─── Material for this exercise

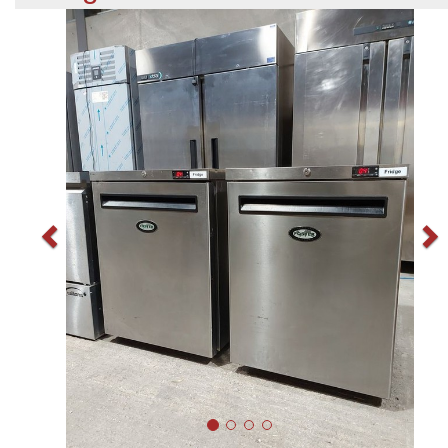
Previous
N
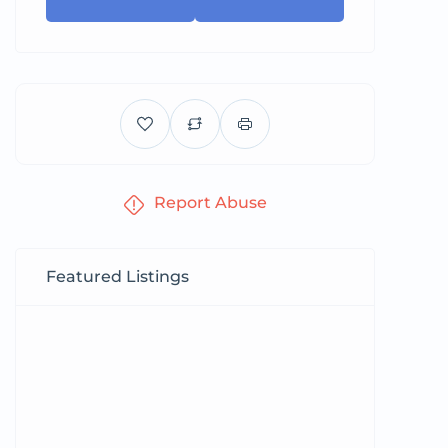
Report Abuse
Featured Listings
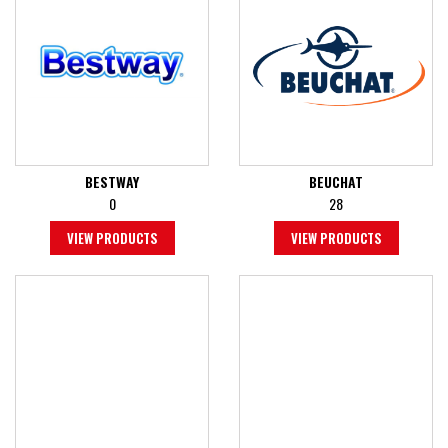
BESTWAY
BEUCHAT
0
28
VIEW PRODUCTS
VIEW PRODUCTS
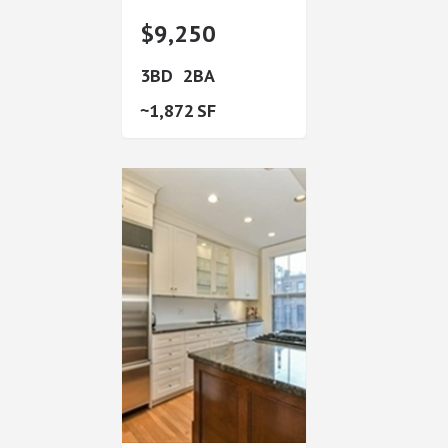
$9,250
3
2
1,872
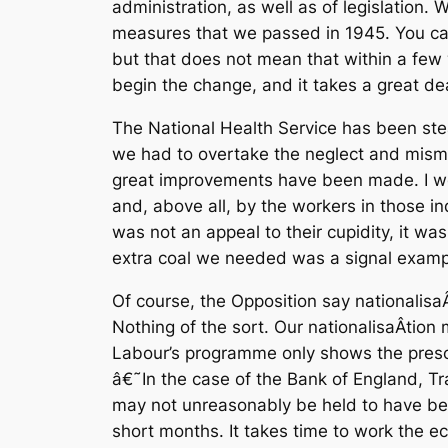
administration, as well as of legislation
measures that we passed in 1945. You can p
but that does not mean that within a few 
begin the change, and it takes a great dea
The National Health Service has been steadi
we had to overtake the neglect and mism
great improvements have been made. I w
and, above all, by the workers in those ind
was not an appeal to their cupidity, it wa
extra coal we needed was a signal example
Of course, the Opposition say nationalisaÂ­
Nothing of the sort. Our nationalisaÂ­tion
Labour’s programme only shows the presci
â€˜In the case of the Bank of England, Tra
may not unreasonably be held to have bee
short months. It takes time to work the ec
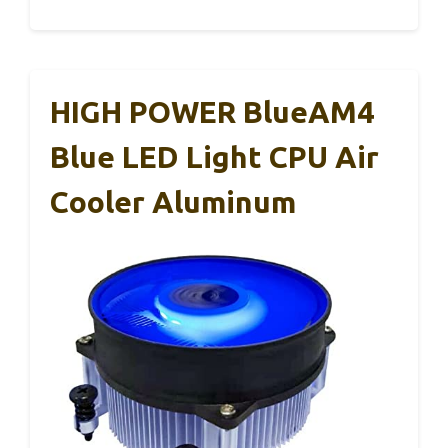
HIGH POWER BlueAM4
Blue LED Light CPU Air
Cooler Aluminum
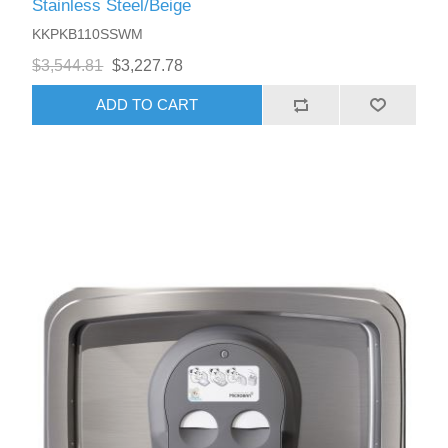
Stainless Steel/Beige
KKPKB110SSWM
$3,544.81
$3,227.78
ADD TO CART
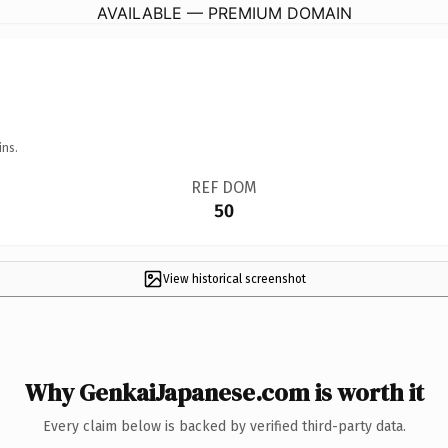
AVAILABLE — PREMIUM DOMAIN
ins.
REF DOM
50
View historical screenshot
Why GenkaiJapanese.com is worth it
Every claim below is backed by verified third-party data.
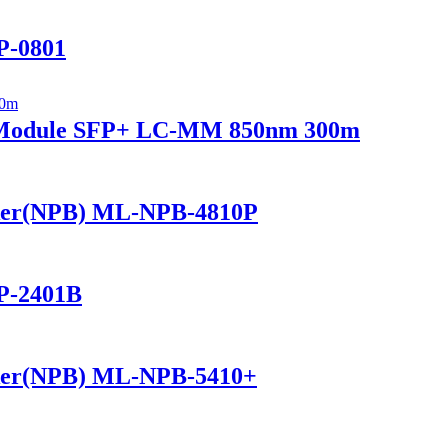
P-0801
r Module SFP+ LC-MM 850nm 300m
ker(NPB) ML-NPB-4810P
P-2401B
ker(NPB) ML-NPB-5410+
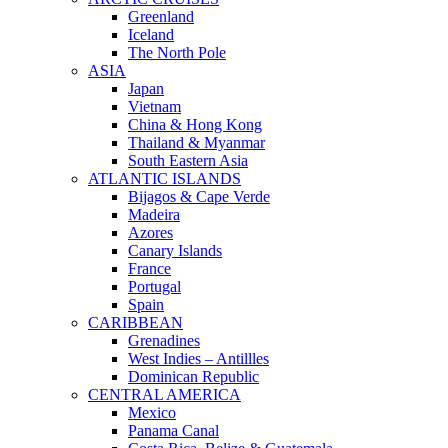
Greenland
Iceland
The North Pole
ASIA
Japan
Vietnam
China & Hong Kong
Thailand & Myanmar
South Eastern Asia
ATLANTIC ISLANDS
Bijagos & Cape Verde
Madeira
Azores
Canary Islands
France
Portugal
Spain
CARIBBEAN
Grenadines
West Indies – Antillles
Dominican Republic
CENTRAL AMERICA
Mexico
Panama Canal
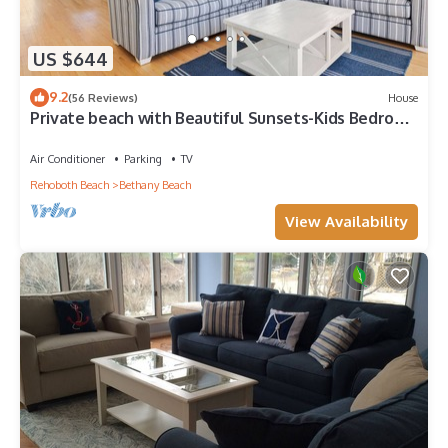
US $644
9.2
(56 Reviews)
House
Private beach with Beautiful Sunsets-Kids Bedroom
& Entertainment room
Air Conditioner
Parking
TV
Rehoboth Beach
Bethany Beach
View Availability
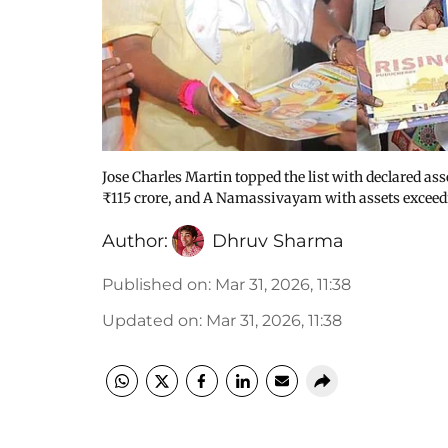
Jose Charles Martin topped the list with declared as
₹115 crore, and A Namassivayam with assets exceed
Author:
Dhruv Sharma
Published on
:
Mar 31, 2026, 11:38
Updated on
:
Mar 31, 2026, 11:38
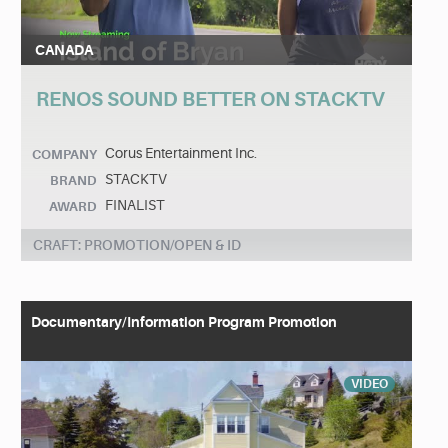
CANADA
RENOS SOUND BETTER ON STACKTV
Corus Entertainment Inc.
COMPANY
STACKTV
BRAND
FINALIST
AWARD
CRAFT: PROMOTION/OPEN & ID
Documentary/Information Program Promotion
VIDEO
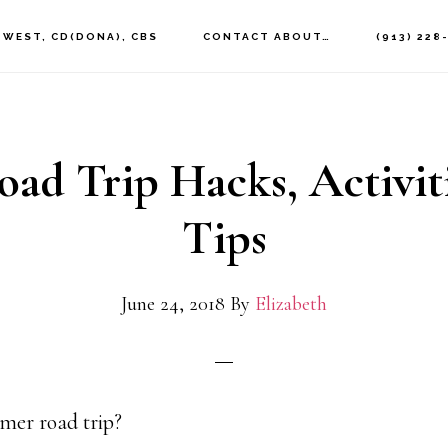
 WEST, CD(DONA), CBS
CONTACT ABOUT…
(913) 228
oad Trip Hacks, Activit
Tips
June 24, 2018
By
Elizabeth
mer road trip?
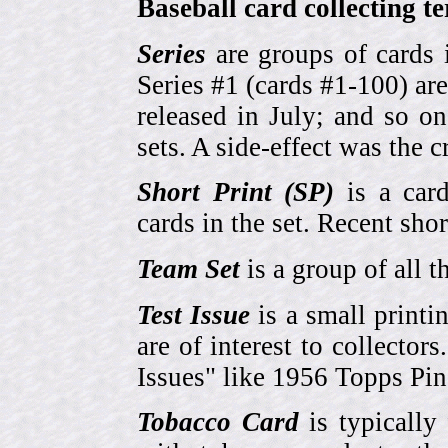
Baseball card collecting t
Series
are groups of cards 
Series #1 (cards #1-100) are
released in July; and so o
sets. A side-effect was the 
Short Print (SP)
is a card
cards in the set. Recent sho
Team Set
is a group of all t
Test Issue
is a small printi
are of interest to collector
Issues" like 1956 Topps Pi
Tobacco Card
is typically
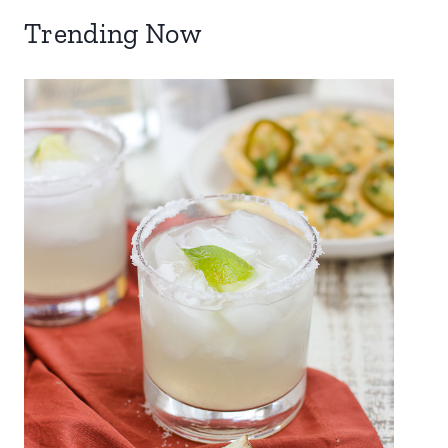
Trending Now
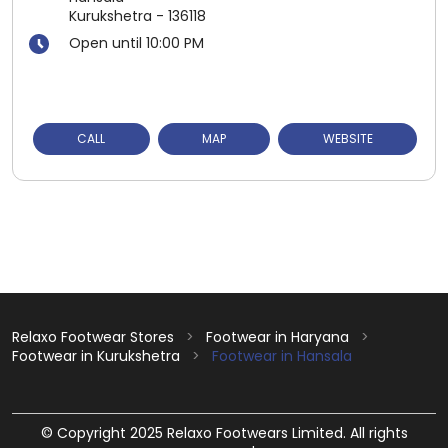
Kurukshetra
-
136118
Open until 10:00 PM
CALL
MAP
WEBSITE
Relaxo Footwear Stores
Footwear in Haryana
Footwear in Kurukshetra
Footwear in Hansala
© Copyright 2025 Relaxo Footwears Limited. All rights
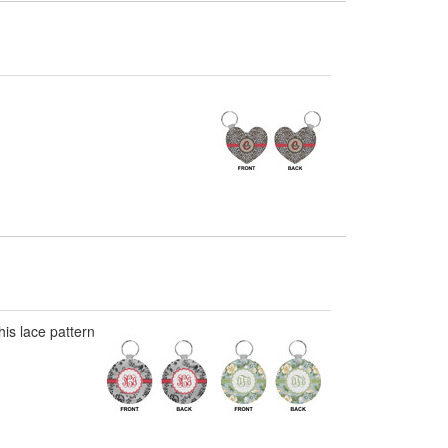
his lace pattern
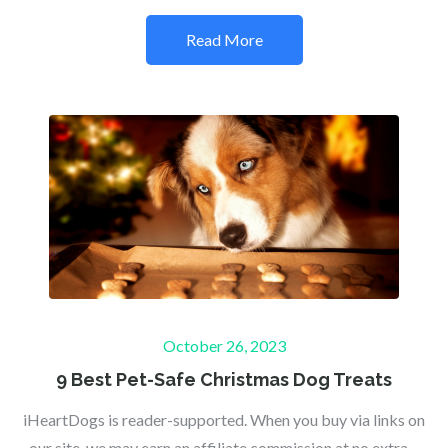
Read More
Posted
October 26, 2023
on
9 Best Pet-Safe Christmas Dog Treats
iHeartDogs is reader-supported. When you buy via links on
our site, we may earn an affiliate commission at no extra…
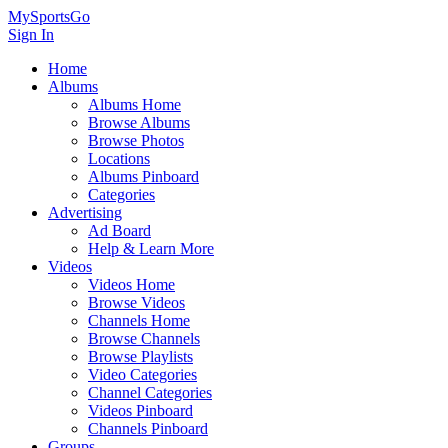
MySportsGo
Sign In
Home
Albums
Albums Home
Browse Albums
Browse Photos
Locations
Albums Pinboard
Categories
Advertising
Ad Board
Help & Learn More
Videos
Videos Home
Browse Videos
Channels Home
Browse Channels
Browse Playlists
Video Categories
Channel Categories
Videos Pinboard
Channels Pinboard
Groups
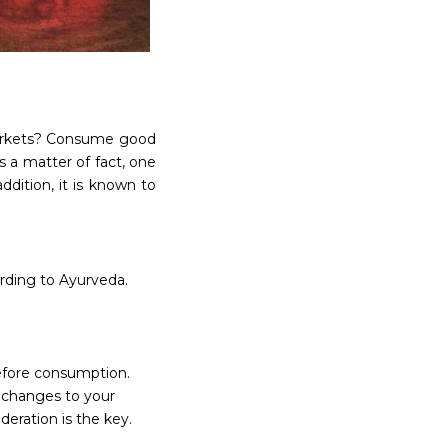
 markets? Consume good
 a matter of fact, one
ddition, it is known to
rding to Ayurveda.
before consumption.
 changes to your
eration is the key.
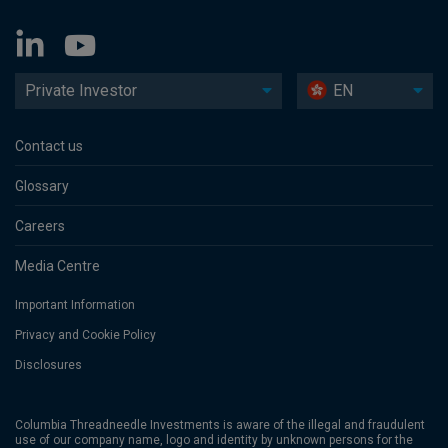
Private Investor
EN
Contact us
Glossary
Careers
Media Centre
Important Information
Privacy and Cookie Policy
Disclosures
Columbia Threadneedle Investments is aware of the illegal and fraudulent
use of our company name, logo and identity by unknown persons for the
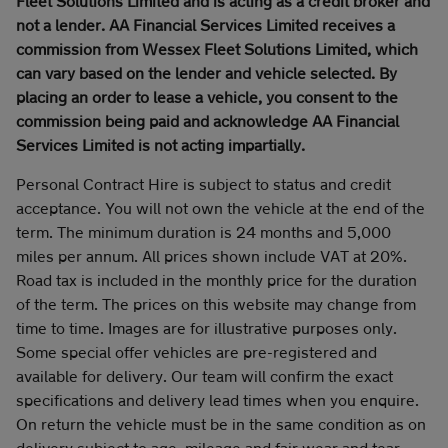
Fleet Solutions Limited and is acting as a credit broker and
not a lender. AA Financial Services Limited receives a
commission from Wessex Fleet Solutions Limited, which
can vary based on the lender and vehicle selected. By
placing an order to lease a vehicle, you consent to the
commission being paid and acknowledge AA Financial
Services Limited is not acting impartially.
Personal Contract Hire is subject to status and credit
acceptance. You will not own the vehicle at the end of the
term. The minimum duration is 24 months and 5,000
miles per annum. All prices shown include VAT at 20%.
Road tax is included in the monthly price for the duration
of the term. The prices on this website may change from
time to time. Images are for illustrative purposes only.
Some special offer vehicles are pre-registered and
available for delivery. Our team will confirm the exact
specifications and delivery lead times when you enquire.
On return the vehicle must be in the same condition as on
delivery subject to age, mileage and fair wear and tear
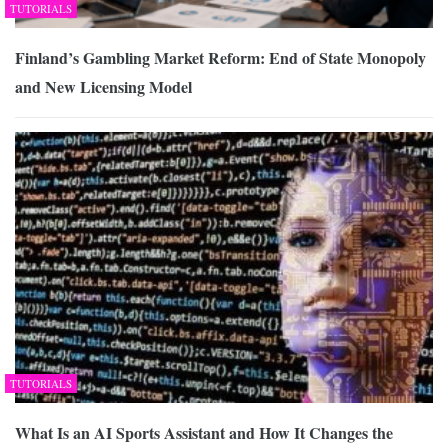
TUTORIALS
Finland’s Gambling Market Reform: End of State Monopoly
and New Licensing Model
TUTORIALS
What Is an AI Sports Assistant and How It Changes the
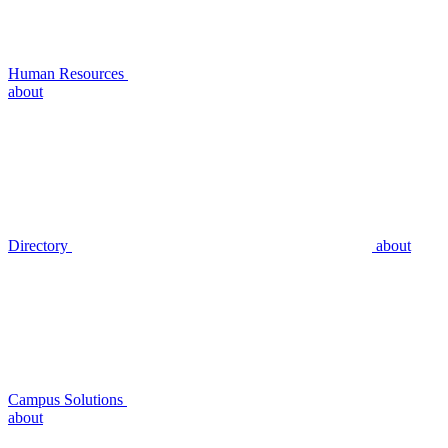
Human Resources
about
Directory
about
Campus Solutions
about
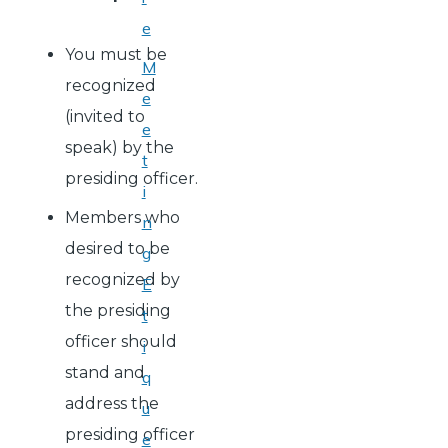
e
You must be
M
recognized
e
(invited to
e
speak) by the
t
presiding officer.
i
Members who
n
desired to be
g
recognized by
E
the presiding
t
officer should
i
stand and
q
address the
u
presiding officer
e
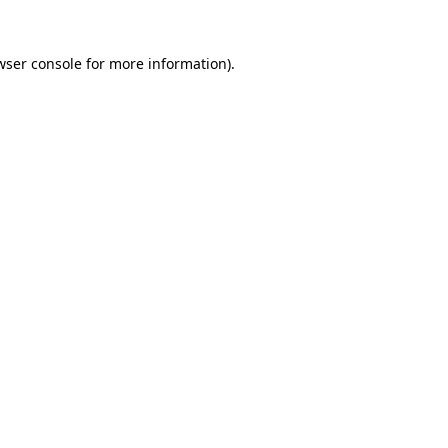
wser console
for more information).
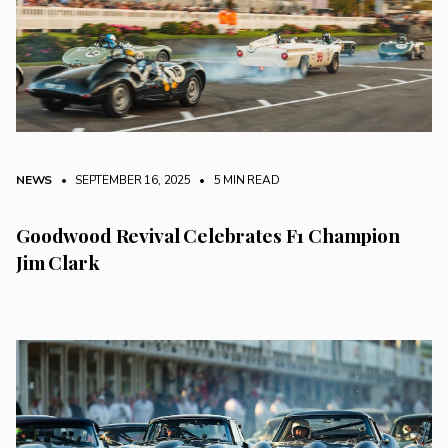
NEWS
• SEPTEMBER 16, 2025
•
5 MIN READ
Goodwood Revival Celebrates F1 Champion
Jim Clark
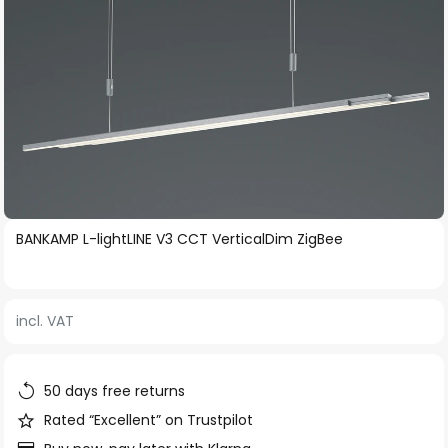
Skip
BANKAMP L-lightLINE V3 CCT VerticalDim ZigBee
to
the
beginning
incl. VAT
of
the
images
50 days free returns
gallery
Rated “Excellent” on Trustpilot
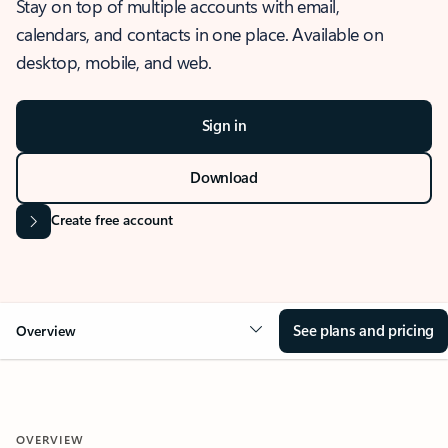
Stay on top of multiple accounts with email,
calendars, and contacts in one place. Available on
desktop, mobile, and web.
Sign in
Download
Create free account
See plans and pricing
Overview
OVERVIEW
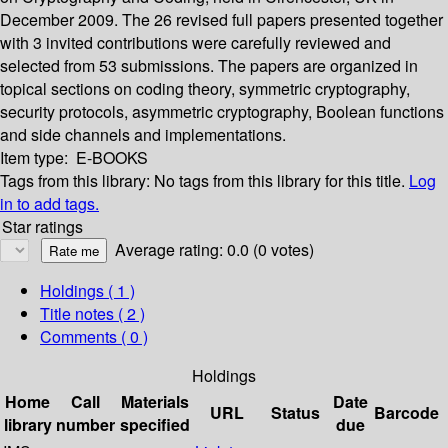
December 2009. The 26 revised full papers presented together
with 3 invited contributions were carefully reviewed and
selected from 53 submissions. The papers are organized in
topical sections on coding theory, symmetric cryptography,
security protocols, asymmetric cryptography, Boolean functions
and side channels and implementations.
Item type:
E-BOOKS
Tags from this library:
No tags from this library for this title.
Log
in to add tags.
Star ratings
Average rating: 0.0 (0 votes)
Holdings
( 1 )
Title notes ( 2 )
Comments ( 0 )
Holdings
Home
Call
Materials
Date
URL
Status
Barcode
library
number
specified
due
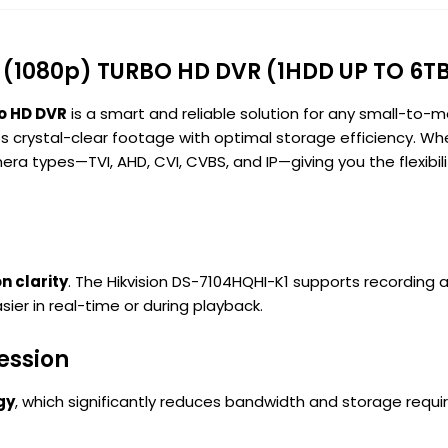
 (1080p) TURBO HD DVR (1HDD UP TO 6T
o HD DVR
is a smart and reliable solution for any small-to-m
s crystal-clear footage with optimal storage efficiency. Wh
ra types—TVI, AHD, CVI, CVBS, and IP—giving you the flexibilit
n clarity
. The Hikvision DS-7104HQHI-K1 supports recording 
sier in real-time or during playback.
ession
gy
, which significantly reduces bandwidth and storage requ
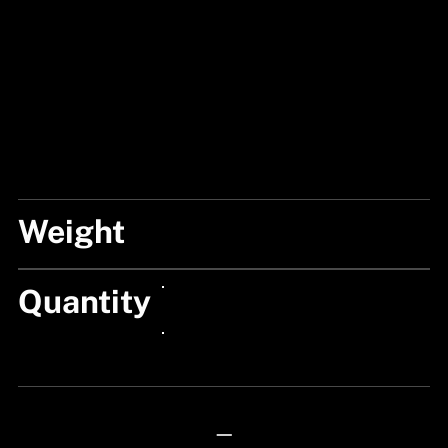
Weight
25G
Quantity
24px Title
24px Title
—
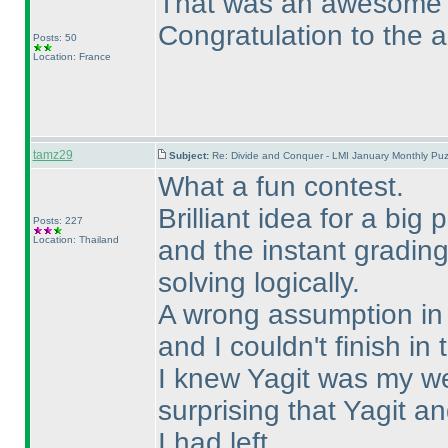
That was an awesome pu
Congratulation to the a
Posts: 50
Location: France
tamz29
Subject:
Re: Divide and Conquer - LMI January Monthly Puz
What a fun contest.
Brilliant idea for a big
Posts: 227
Location: Thailand
and the instant gradin
solving logically.
A wrong assumption in S
and I couldn't finish in 
I knew Yagit was my we
surprising that Yagit 
I had left.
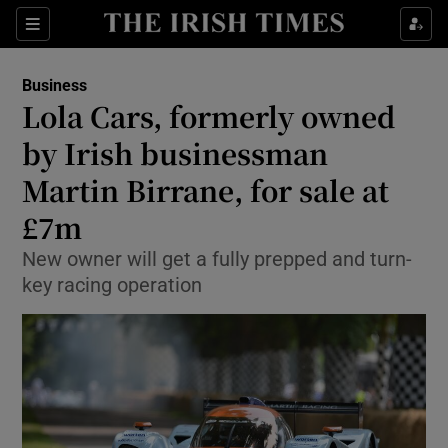
Show Food sub sections
Sections
Show Health sub sections
Business
Lola Cars, formerly owned
Show Life & Style sub sections
by Irish businessman
Show Culture sub sections
Martin Birrane, for sale at
£7m
Show Environment sub sections
New owner will get a fully prepped and turn-
Show Technology sub sections
key racing operation
Show Science sub sections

──────

A single number is the answer: the count of lines above that include the string "Pinboard".

**Response to this exercise**
3